These options are ignored when expanding files.
- -m, --method=method
Use encoding method method (default = 2). The methods are:
* -m2 The reduced binary encoder (default)
* -m5 Runlength coder. Good for data where the values are
strictly identical for long periods.
All other values are reserved. Methods numbered 1, 3, and 4 were once implemented. They all proved wrong for the job and have been removed. Method 1 was a slight variation on the reduced binary system, differing only in how the parameters were computed. For more on methods 2 through 5, see Encoding Algorithms.
- -d, --deltas
Encoders operate on the differences between successive data values (the deltas). Default is to operate on the data itself. Deltas are slightly slower to encode and decode, but they compress more effectively in almost all situations. In principle, raw data could compress to 0.5 fewer bits per data value, but this would be expected only for extremely stable channels that are not typical of physics data.

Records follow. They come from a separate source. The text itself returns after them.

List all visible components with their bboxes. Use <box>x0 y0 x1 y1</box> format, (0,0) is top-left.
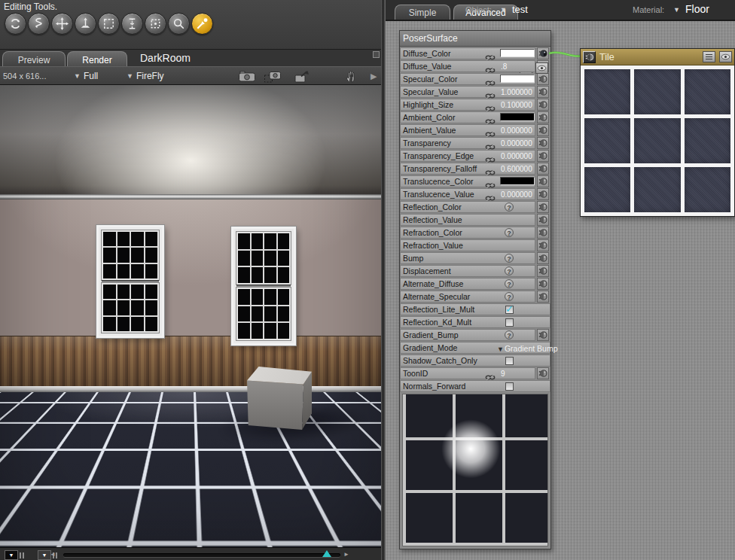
surface-property-row: Reflection_Value <box>400 214 550 226</box>
property-row-body: Normals_Forward <box>400 380 550 392</box>
poser-surface-title-bar[interactable]: PoserSurface <box>400 31 550 47</box>
tile-preview-cell <box>584 118 630 163</box>
node-plug-connected[interactable] <box>537 47 549 59</box>
checkbox[interactable]: ✓ <box>505 306 514 314</box>
color-swatch[interactable] <box>500 113 535 121</box>
tab-simple[interactable]: Simple <box>395 5 450 20</box>
material-dropdown[interactable]: Floor <box>685 3 709 15</box>
node-plug[interactable] <box>537 278 549 290</box>
render-resolution[interactable]: 504 x 616... <box>3 72 47 81</box>
color-swatch[interactable] <box>500 75 535 83</box>
window-pane <box>252 323 264 339</box>
value-field[interactable]: 9 <box>501 370 505 378</box>
property-label: Ambient_Value <box>401 126 456 135</box>
render-size-dropdown[interactable]: ▼ Full <box>74 71 98 81</box>
chevron-down-icon[interactable]: ▼ <box>500 6 507 14</box>
pan-hand-icon[interactable] <box>345 69 357 83</box>
node-plug[interactable] <box>537 99 549 111</box>
surface-property-row: Refraction_Color? <box>400 227 550 239</box>
preview-eye-icon[interactable] <box>719 51 732 62</box>
node-plug[interactable] <box>537 329 549 341</box>
value-field[interactable]: 0.600000 <box>501 165 532 173</box>
node-plug[interactable] <box>537 124 549 136</box>
window-pane <box>131 300 144 315</box>
area-render-camera-icon[interactable] <box>264 69 282 83</box>
scrub-right-arrow-icon[interactable]: ► <box>343 551 349 558</box>
tile-node[interactable]: Tile <box>580 48 735 217</box>
no-input-question-button[interactable]: ? <box>505 292 514 301</box>
material-label: Material: <box>633 5 664 14</box>
node-plug[interactable] <box>537 188 549 200</box>
value-field[interactable]: 0.000000 <box>501 139 532 148</box>
no-input-question-button[interactable]: ? <box>505 330 514 339</box>
detach-pane-icon[interactable] <box>373 51 380 58</box>
scale-tool-button[interactable] <box>98 13 120 35</box>
no-input-question-button[interactable]: ? <box>505 228 514 237</box>
value-field[interactable]: 0.000000 <box>501 152 532 160</box>
value-field[interactable]: 0.000000 <box>501 126 532 135</box>
node-plug[interactable] <box>537 239 549 251</box>
render-viewport[interactable] <box>0 84 381 548</box>
node-plug[interactable] <box>537 111 549 123</box>
menu-icon[interactable] <box>703 51 715 62</box>
property-label: Bump <box>401 254 423 263</box>
timeline-track[interactable] <box>63 553 340 557</box>
property-row-body: Ambient_Color <box>400 111 535 123</box>
node-plug[interactable] <box>537 150 549 162</box>
object-dropdown[interactable]: test <box>512 4 528 15</box>
no-input-question-button[interactable]: ? <box>505 254 514 263</box>
render-engine-dropdown[interactable]: ▼ FireFly <box>127 71 164 81</box>
node-plug[interactable] <box>537 252 549 264</box>
chevron-down-icon[interactable]: ▼ <box>673 6 680 14</box>
window-pane <box>278 233 290 249</box>
node-plug[interactable] <box>537 163 549 175</box>
surface-property-row: Gradient_Mode▼Gradient Bump <box>400 342 550 354</box>
input-plug-icon[interactable] <box>583 51 596 63</box>
node-plug[interactable] <box>537 73 549 85</box>
value-field[interactable]: 1.000000 <box>501 88 532 96</box>
value-field[interactable]: 0.000000 <box>501 190 532 199</box>
node-plug[interactable] <box>537 175 549 187</box>
value-field[interactable]: 0.100000 <box>501 101 532 109</box>
rotate-tool-button[interactable] <box>5 13 26 35</box>
export-render-icon[interactable] <box>294 69 312 83</box>
node-plug[interactable] <box>537 137 549 149</box>
surface-property-row: Shadow_Catch_Only <box>400 355 550 367</box>
node-plug[interactable] <box>537 367 549 379</box>
twist-tool-button[interactable] <box>28 13 50 35</box>
window-pane <box>103 264 116 278</box>
display-style-dropdown[interactable]: ▼ <box>5 550 24 560</box>
no-input-question-button[interactable]: ? <box>505 202 514 212</box>
chain-break-tool-button[interactable] <box>145 13 166 35</box>
preview-eye-icon[interactable] <box>535 62 548 74</box>
window-pane <box>264 267 276 283</box>
checkbox[interactable] <box>505 318 514 327</box>
color-picker-tool-button[interactable] <box>191 13 213 35</box>
node-plug[interactable] <box>537 227 549 239</box>
taper-tool-button[interactable] <box>121 13 143 35</box>
value-field[interactable]: .8 <box>501 62 507 71</box>
color-swatch[interactable] <box>500 177 535 185</box>
window-pane <box>117 300 130 315</box>
no-input-question-button[interactable]: ? <box>505 279 514 288</box>
checkbox[interactable] <box>505 357 514 365</box>
node-plug[interactable] <box>537 214 549 226</box>
node-plug[interactable] <box>537 291 549 303</box>
scrub-left-arrow-icon[interactable]: ◄ <box>50 551 56 558</box>
gradient-mode-dropdown[interactable]: ▼Gradient Bump <box>497 344 558 353</box>
no-input-question-button[interactable]: ? <box>505 266 514 275</box>
node-plug[interactable] <box>537 86 549 98</box>
window-sash-bottom <box>236 288 291 340</box>
color-swatch[interactable] <box>500 49 535 57</box>
render-camera-icon[interactable] <box>238 69 256 83</box>
checkbox[interactable] <box>505 382 514 391</box>
view-magnifier-tool-button[interactable] <box>168 13 190 35</box>
translate-tool-button[interactable] <box>51 13 73 35</box>
node-plug[interactable] <box>537 201 549 213</box>
tile-node-title-bar[interactable]: Tile <box>581 49 734 65</box>
tab-preview[interactable]: Preview <box>2 51 66 67</box>
timeline-marker[interactable] <box>322 550 331 557</box>
node-plug[interactable] <box>537 265 549 277</box>
tab-render[interactable]: Render <box>67 51 127 67</box>
translate-in-out-tool-button[interactable] <box>75 13 96 35</box>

- -b, --permit-bitrotation
Bit-rotation is an encoding feature useful in some data streams where the lowest n bits are always the same. When using this option, slim will check each channel for the existence of some number of constant lowest bits. If any are found, then the data are compressed by "rotating" the lowest bits to the top of the number and then proceeding with the usual methods. The author finds this useful with some analog-to-digital schemes that have several low-order bits fixed at zero. For more, see Bit rotation below.
- -n, --filename
Save the original filename in the slim file header. By default, slim does not include the filename in the slim file.
- -S, --rawsize
Save the original file's size (in bytes) in the slim file header. (Currently, this is on by default and cannot be turned off.) Note that when expanding, the raw file size is not tested against the size stored in the file header.
- -C, --compute-crc32
On compression, compute a CRC-32 checksum on the raw data in each section and include its value in the slim file. Default is not to compute the CRC. (On expansion, slim will compute and test the checksum if it is present in the slim file, with or without this option set. However, also see --ignore-crc32 )
These options are ignored when compressing files.
- -o, --stdout
Write the results of expansion to stdout instead of to a file or files. This option implies "--preserve" and is equivalent to running slimcat
- -0, --ignore-crc32
On expansion, do not compute and test the CRC-32 checksum, even if one is included in the slim file.
Data description options
The current version of slim requires that all data channels be the same (i.e. of the same raw type, having the same number of repeats per frame, and so forth). Therefore, when given, all of the options in this section apply to all channels. These requirements are not limitations inherent to the slim file specification, but only to the current implementation of slim. In the future, it could be possible to slim a more heterogeneous mix of data channels, if a configuration file parser were to be added. For more on the differences between the current restrictions on compression and the full generality of the expander, see More general slim data structures.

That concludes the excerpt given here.